🍭5.BÖLÜM🍭

21.3K 601 212
                                    

Merhaba arkadaşlar çabucak yeni bölümle karşınıza geldim. Yine yazarken çok fazla gülüp eğlendiğim bir bölüm oldu.

Lütfen yorum ve oylarınızla bu kitaba arkadaşlık edin ve bizi yalnız bırakmayın. Seviliyorsunuz, keyifli okumalar.

İnstagram Hesabım : kaderarvasyazar

Tik tok Hesabım : kaderarvas_

Büyük umutlarla inşa ettiğiniz beklentileriniz üzerinize devrildiğinde altında kalan kalbiniz oluyordu. Pembe düşler serisini aratmayacak hayallerimin ne kadar uçuk bir pembeye sahip olduğunu telefonumun ekranında görüyordum.

Dün gece özene bezene çektiğim videom sadece yüz kişi tarafından tıklanmıştı. Dolan gözlerimi kamufle etmek amaçlı kafamı tabağımda ki zeytinlere gömdüm. Onur dikkatle yüzümü seyrediyordu ve genelde moralimin bozuk olduğunu hemen anlardı.

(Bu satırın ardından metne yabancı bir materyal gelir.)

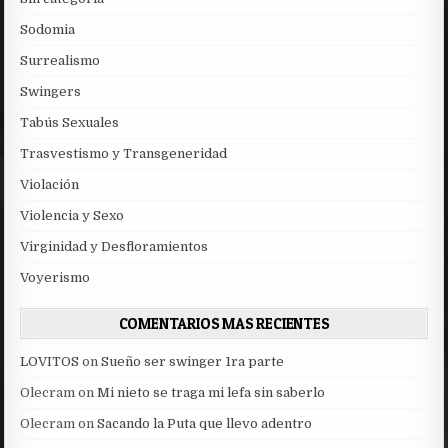
Sodomia
Surrealismo
Swingers
Tabús Sexuales
Trasvestismo y Transgeneridad
Violación
Violencia y Sexo
Virginidad y Desfloramientos
Voyerismo
COMENTARIOS MAS RECIENTES
LOVITOS
on
Sueño ser swinger 1ra parte
Olecram
on
Mi nieto se traga mi lefa sin saberlo
Olecram
on
Sacando la Puta que llevo adentro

" Matematik yapamıyor olsan da çok iyi edebiyatın var." diyen Onur, moralimin netlerime bozuk olduğunu sanmıştı.

" Gözünden hiçbir şey kaçmıyor Onur Efendi." derken dudaklarımda buruk bir gülüş vardı," Seni gidi osuruk böceği seni, kafana takma sen beni."

Annem mutfağa girip Efe'nin biberonda ki sıcak sütüne bal katarak ısısını bileğinde kontrol etti. Ağzını yakmayacak seviyeye geldiğinden emin olarak paçasına yapışan süt canavarına uzattı. Efe biberondaki sütü hunharca içerken, Onur karşılaştığı manzaraya gözlerini devirerek başını tabağına çevirdi.

"Bugün okuldan geldikten sonra zeytinyağlı saralım da dolaba atayım. Misafirim olduğunda kolaylık oluyor." dediğinde annem yüzüme bakarak kafamı salladım.

Normalde yaprak sarmayı sevmezdim çünkü boynumu çok fazla ağrıtıyordu. Üstelik annem bir kere sardırmaya başladı mı, üç dört posta yetecek kadar yaptırıyordu. Ancak bugün çokta keyifli değildim ve kafamı dağıtmak için uzun süren bir işi yapmak terapi gibi gelecekti. Kucağıma tırmanan Efe'nin ağzına annem görmeden nutelladan verdiğimde hinlikle güldü.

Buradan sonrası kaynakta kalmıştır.